The girl began to get very weak, They’d kick her and drag her and raise hell with her…. She lay in her own goddamn shit, and they wouldn’t help me wash her…they deliberately tried to poison us so it would look like natural causes. I buried her, and I became very depressed after that for a while.
Maurer also interviewed an air force colonel who realized within twenty minutes of his first interrogation, which included being beaten with fists and rifle butts, that “I was looking at death right there.” Later the torture became more severe. “If they want something badly enough, they’re gonna to do whatever they have to to get it.”
This determination to get results even if it meant imposing great suffering was not confined to torturing captured American pilots. In Hau Nghia province, says Bergerud, “The Party was careful to direct its violence at the very worst or very best GVN [Government of Vietnam] officials. ‘Punishing’ (the Party’s euphemism for murder) a despicable official gained the Party popularity; killing good officials sowed fear. By making efficiency and anti-Communist zeal very dangerous, the Party encouraged bad and dishonest administration in GVN areas…there can be no doubt that virtually all assassinations were premediated and came by order of high Party officials.”

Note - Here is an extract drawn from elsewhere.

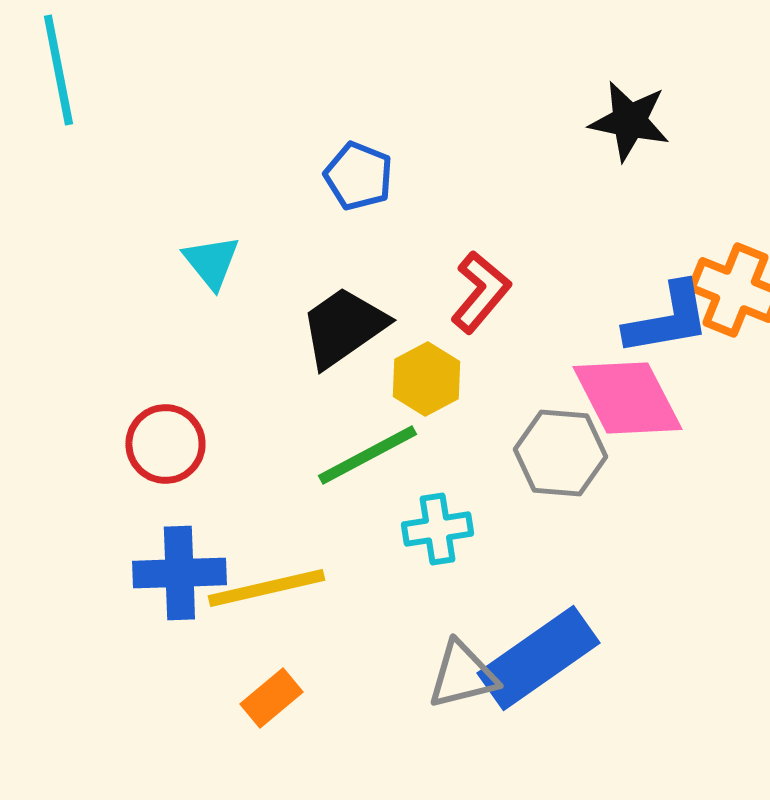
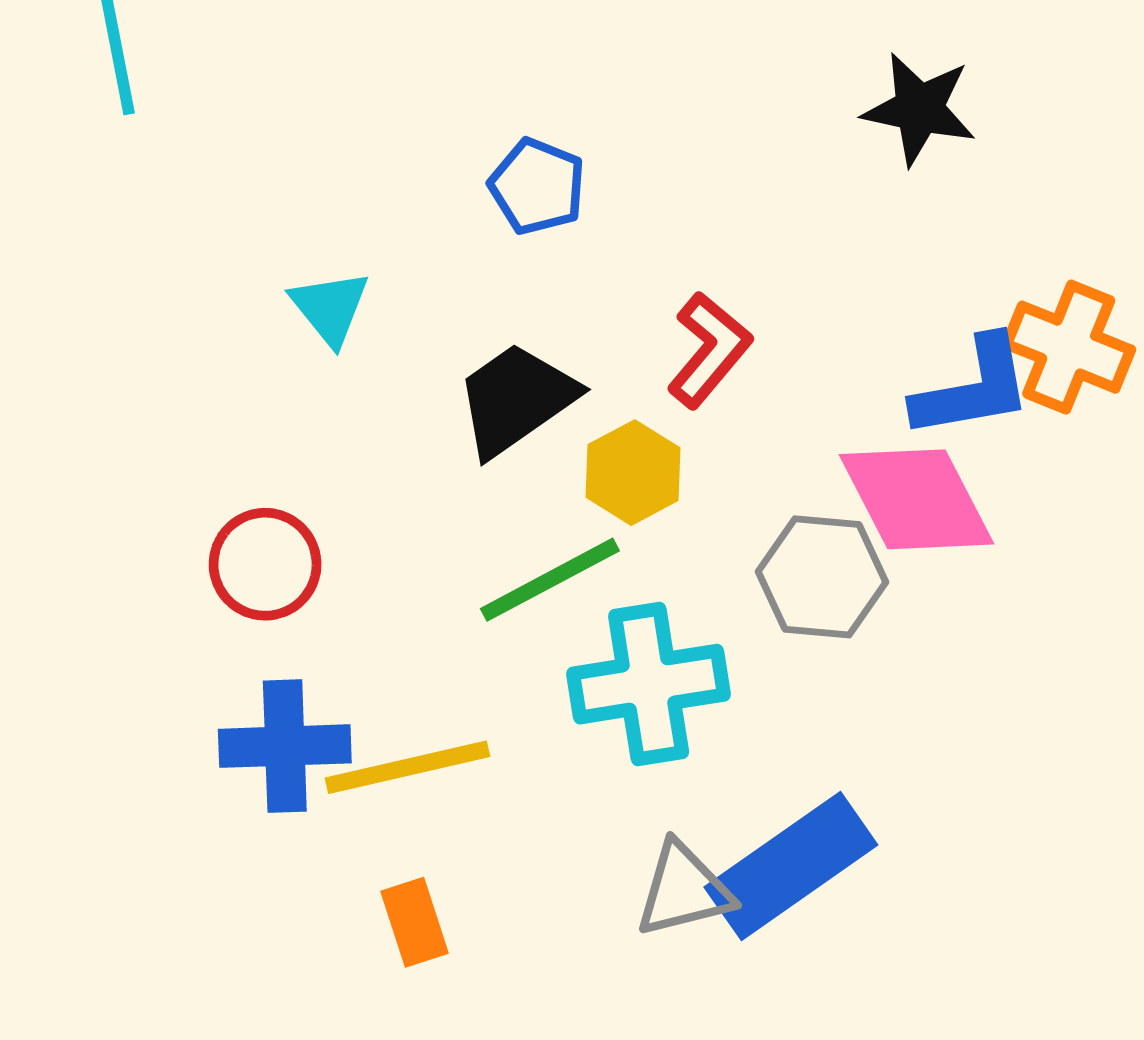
cyan cross: (437, 529) -> (649, 684), size x1.6
orange rectangle: (271, 698) -> (415, 922), turned -68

Young ignores both such suffering and the mentality that ordered it to take place. And when she sums up the terrible costs of the entire war, for which not only the Americans were responsible, her conclusion is bland: the millions of refugees, the hundreds of thousands who died (an underestimate), the many more who were wounded, the rural devastation, corruption (but only in the South), etc.,
were a heavy price to pay for the right of the NLF to political participation in the life of South Vietnam. Still, the American effort to create an anti-Communist state south of the 17th parallel had been deferred; perhaps defeated.
But Young should know that the NLF never gained the right to participate in the life of Vietnam as a result of the war; nor was the NLF ever intended by the northern Communists to have this right, as Carlyle Thayer and Gabriel Kolko (in Anatomy of a War) have shown. Young’s own analysis of the degree of control of Hanoi over the Front is muddled. She is probably still influenced by what anti-war activists were told by both Hanoi and the Front during the war, when we were assured how independent the NLF was. She twice quotes Truong Nhu Tang, the ex-minister of justice of the Front, but never tells her readers that he fled from Vietnam after he realized that those who had joined what they imagined was an independent southern movement had been manipulated and betrayed. He wrote:
Instead of national reconciliation and independence, Ho Chi Minh’s successors have given us a country devouring its own and beholden once again to foreigners, though now it is the Soviets rather than the Americans. In the process, the lives that so many gave to create a new nation are now no more than ashes cast aside.13
Young can do no more than to refer, near the end of her book, to Hanoi’s impatience and distrust of “enemies real and anticipated” and its indifference “to local sensibilities.” Hanoi, she remarks, has acted
without paying undue attention to the mobilization of popular support…the necessities of peace, more difficult to determine, could prove harder to accept [my italics].
“Undue attention” is one of Young’s more unfortunate phrases. Why weren’t the people of South Vietnam “due” the attention and the elementary civil rights that the American-supported governments denied them and that the Communists also continue to systematically deny them? But when it comes to violent repression carried out by Washington’s former adversaries, Young concludes: “Henceforth, the history of the region would be made by the countries occupying it. Nobody said this history had to be peaceful.”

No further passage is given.